UAB is part of a Birmingham sporting scene that still includes the Barons, who themselves moved downtown to Regions Field in 2013. The G-League’s Birmingham Squadron play basketball at Legacy Arena, the Legion FC of the United Soccer League competes at Protective Stadium, while the latest version of the Bulls hockey team calls the Pelham Civic Center home.

Birmingham also hosts a number of large-scale sporting events each year, including the Magic City Classic football game between Alabama State and Alabama A&M at Legion Field, the SEC baseball tournament in Hoover, the Regions Tradition PGA Champions Tour event at Greystone Golf and Country Club and the Children’s of Alabama IndyCar Grand Prix at Barber Motorsports Park. NCAA basketball regionals also come to town on a regular basis (with Alabama and Auburn both playing at Legacy Arena this past March), while Birmingham served as the hub for the 2022 World Games.

But in terms of a “major league” team in MLB, the NBA or the NFL, it appears that ship sailed a long time ago for Birmingham. Even Hallman, the eternal optimist and local sports booster, admits “I just don’t see.”

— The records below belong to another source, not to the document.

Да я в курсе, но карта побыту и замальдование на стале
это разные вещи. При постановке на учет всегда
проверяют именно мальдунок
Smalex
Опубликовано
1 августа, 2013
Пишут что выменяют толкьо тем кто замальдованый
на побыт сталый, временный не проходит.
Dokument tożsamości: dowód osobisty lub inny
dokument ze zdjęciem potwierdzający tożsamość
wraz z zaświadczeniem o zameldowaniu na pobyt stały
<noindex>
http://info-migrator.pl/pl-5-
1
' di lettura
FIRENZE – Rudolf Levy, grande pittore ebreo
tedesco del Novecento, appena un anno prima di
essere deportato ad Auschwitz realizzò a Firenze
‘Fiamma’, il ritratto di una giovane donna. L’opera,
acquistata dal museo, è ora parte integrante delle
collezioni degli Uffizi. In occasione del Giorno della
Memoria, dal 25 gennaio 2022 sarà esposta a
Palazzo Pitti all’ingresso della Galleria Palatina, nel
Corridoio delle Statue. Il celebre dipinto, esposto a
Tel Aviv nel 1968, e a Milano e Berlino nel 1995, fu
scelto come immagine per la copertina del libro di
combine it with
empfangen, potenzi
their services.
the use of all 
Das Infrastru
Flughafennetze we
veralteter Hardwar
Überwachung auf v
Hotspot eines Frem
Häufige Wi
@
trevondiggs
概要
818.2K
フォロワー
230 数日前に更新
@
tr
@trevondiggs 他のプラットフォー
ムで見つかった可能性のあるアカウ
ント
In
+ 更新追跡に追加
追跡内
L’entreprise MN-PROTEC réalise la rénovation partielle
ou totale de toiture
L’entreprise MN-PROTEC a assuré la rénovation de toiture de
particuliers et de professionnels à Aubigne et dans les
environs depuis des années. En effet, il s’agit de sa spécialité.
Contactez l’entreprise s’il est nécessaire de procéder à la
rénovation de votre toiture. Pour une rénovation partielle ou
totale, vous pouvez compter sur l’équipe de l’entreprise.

“I don’t see it anywhere on the horizon for a lot of different reasons,” Hallman said. “When you look at the NBA and its waiting list, it’s got five or six cities that clearly would be in front of us for relocation, or if they were to entertain an expansion, would be well in front of us. I think you could go through every league and make that case. I think even (Major League Soccer) is reaching a saturation point.

“But I don’t think we need it to validate ourselves as a sports town. We do have, of course, great intercollegiate athletics. But we also are known as a great event town. … When something comes here, that’s an event, or even in the case of the USFL, it’s going to be supported in a way that it would get buried in one of our sister cities here in the Southeast.”